La nouveauté de ce compte, c’est sa portabilité tout au long du parcours professionnel, que celui-ci soit dans le public et/ou dans le privé. Les droits inscrits dans le CPF demeurent acquis jusqu’à leur utilisation ou à la fermeture du compte. Si les directions mettent autant d’obstacles pour le CPF que pour la mise en œuvre du DIF, le même échec est à craindre...

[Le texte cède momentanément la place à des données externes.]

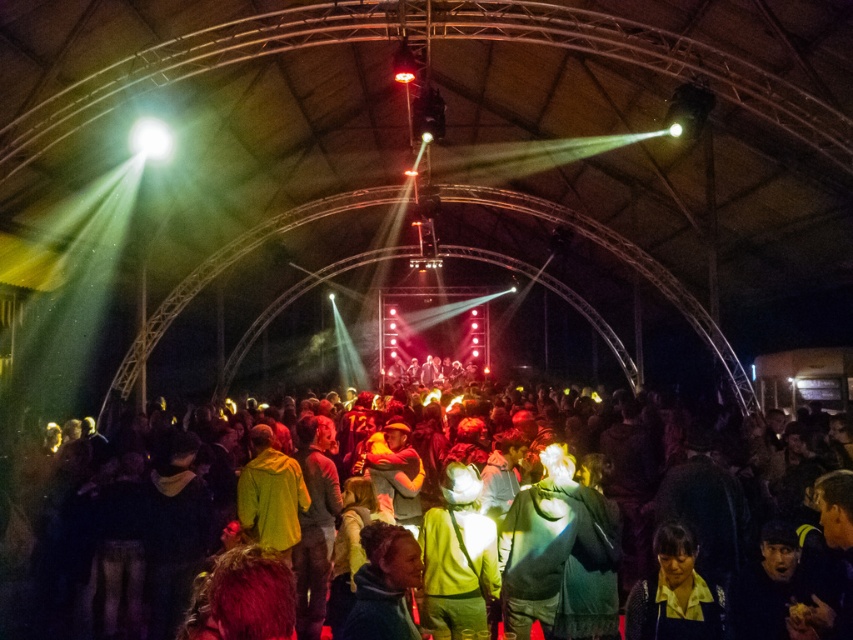 You are a photographer trying to capture a clear shot of both the matte green jacket at center and the yellow fabric shirt at lower right. However, you notice that one of the subjects is blocking the view of the other. Which subject is blocking the other?

The yellow fabric shirt at lower right is behind the matte green jacket at center, so the matte green jacket at center is blocking the view of the yellow fabric shirt at lower right.

You are a photographer standing in the center of the dome structure. You see the green fabric shirt at center and the yellow fabric shirt at lower right. Which one would cast a longer shadow due to their height difference?

The green fabric shirt at center is much taller than the yellow fabric shirt at lower right, so it would cast a longer shadow.

You are a photographer standing at the entrance of the tent. You want to capture a photo that includes both the multicolored fabric crowd at center and the green fabric jacket at center. Based on their positions, which object should you focus on first to ensure both are in the frame?

The multicolored fabric crowd at center is to the right of the green fabric jacket at center. To include both in the frame, focus on the green fabric jacket at center first as it is on the left side, ensuring the rightward placement of the crowd remains within the shot. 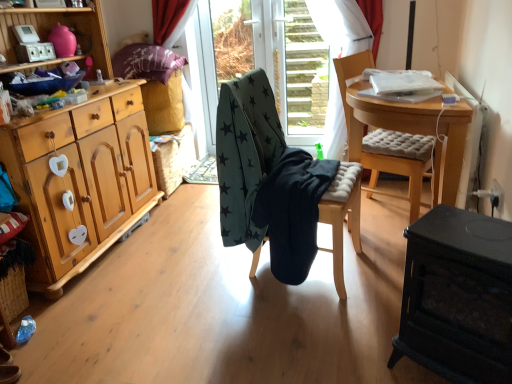 This screenshot has height=384, width=512. Identify the location of free space to the left of teal star-patterned fabric at center, which ranks as the first chair in left-to-right order. (199, 285). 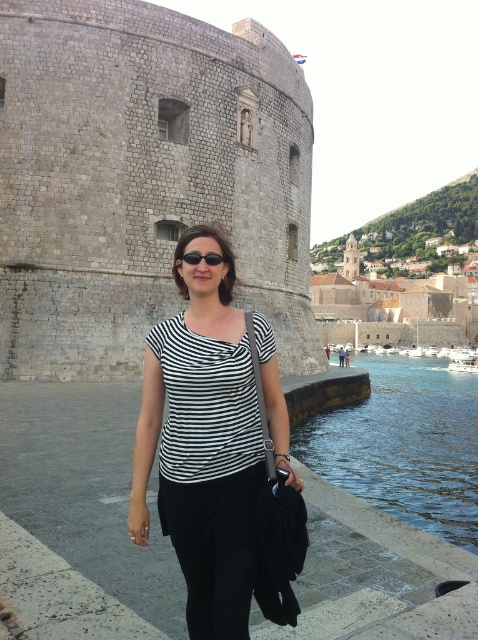 Can you confirm if clear blue water at lower right is smaller than black plastic sunglasses at center?

No, clear blue water at lower right is not smaller than black plastic sunglasses at center.

What are the coordinates of `clear blue water at lower right` in the screenshot? It's located at (403, 444).

Image resolution: width=478 pixels, height=640 pixels. Describe the element at coordinates (403, 444) in the screenshot. I see `clear blue water at lower right` at that location.

The width and height of the screenshot is (478, 640). I want to click on clear blue water at lower right, so click(x=403, y=444).

Is gray stone castle at center to the right of black striped shirt at center from the viewer's perspective?

Incorrect, gray stone castle at center is not on the right side of black striped shirt at center.

Is gray stone castle at center thinner than black striped shirt at center?

No, gray stone castle at center is not thinner than black striped shirt at center.

Which is behind, point (65, 3) or point (221, 289)?

Point (65, 3)

Where is `gray stone castle at center`? Image resolution: width=478 pixels, height=640 pixels. gray stone castle at center is located at coordinates (142, 179).

Is point (236, 456) positioned in front of point (444, 524)?

Yes, point (236, 456) is in front of point (444, 524).

Between black striped shirt at center and clear blue water at lower right, which one is positioned lower?

clear blue water at lower right is below.

Find the location of `black striped shirt at center`. black striped shirt at center is located at coordinates (203, 442). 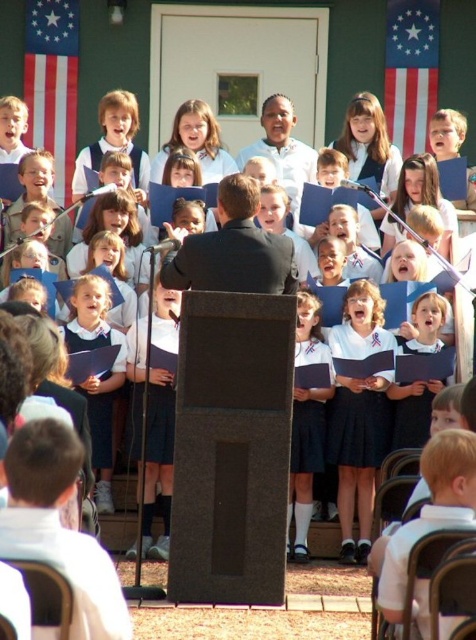 Question: Does american flag at upper left appear on the right side of red fabric flag at upper right?

Choices:
 (A) no
 (B) yes

Answer: (A)

Question: Which point appears farthest from the camera in this image?

Choices:
 (A) (56, 29)
 (B) (426, 3)

Answer: (A)

Question: Is american flag at upper left bigger than red fabric flag at upper right?

Choices:
 (A) no
 (B) yes

Answer: (B)

Question: Is american flag at upper left bigger than red fabric flag at upper right?

Choices:
 (A) no
 (B) yes

Answer: (B)

Question: Which point is farther to the camera?

Choices:
 (A) red fabric flag at upper right
 (B) american flag at upper left

Answer: (A) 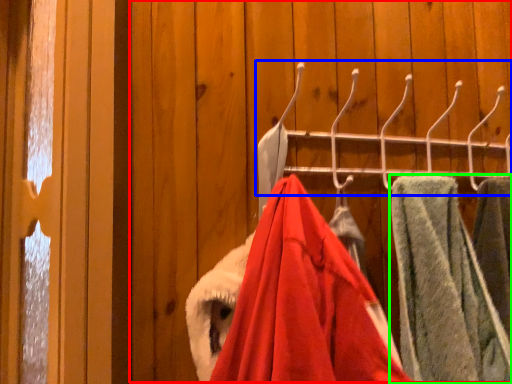 Question: Which is nearer to the closet (highlighted by a red box)? closet (highlighted by a blue box) or towel (highlighted by a green box).

Choices:
 (A) closet
 (B) towel

Answer: (A) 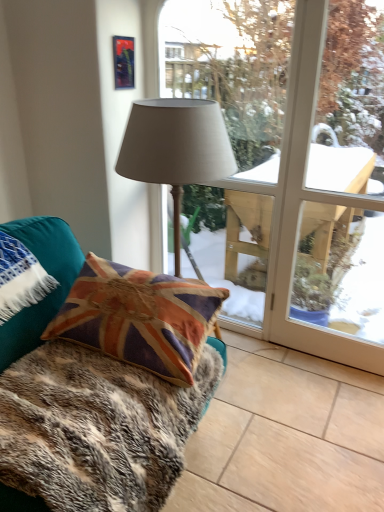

L’apprentissage et le service civique
En septembre 2015, dans la précipitation, suite à une décision tardive du Président de la République, les directions ont accueilli 271 apprentis. Ce chiffre s’élève pour la rentrée 2016 à 312. Contrairement à un engagement pris au niveau ministériel, les apprentis sont repris dans les effectifs de chaque direction en tant qu’effectifs en temps permanent de travail (ETPT), dans le tableau présenté en annexe du projet de loi de finances. Par cet artifice budgétaire, le ministre essaie de minorer les suppressions d’emplois de titulaires à Bercy. Notre fédération dénonce cette présentation qui est une tromperie grossière auprès de la représentation nationale et loin de l’objectif initial de l’apprentissage. Ce dernier n’a pas pour but de combler la pénurie des effectifs dans les services, mais d’apporter une formation professionnelle à des jeunes encore dans un cursus scolaire.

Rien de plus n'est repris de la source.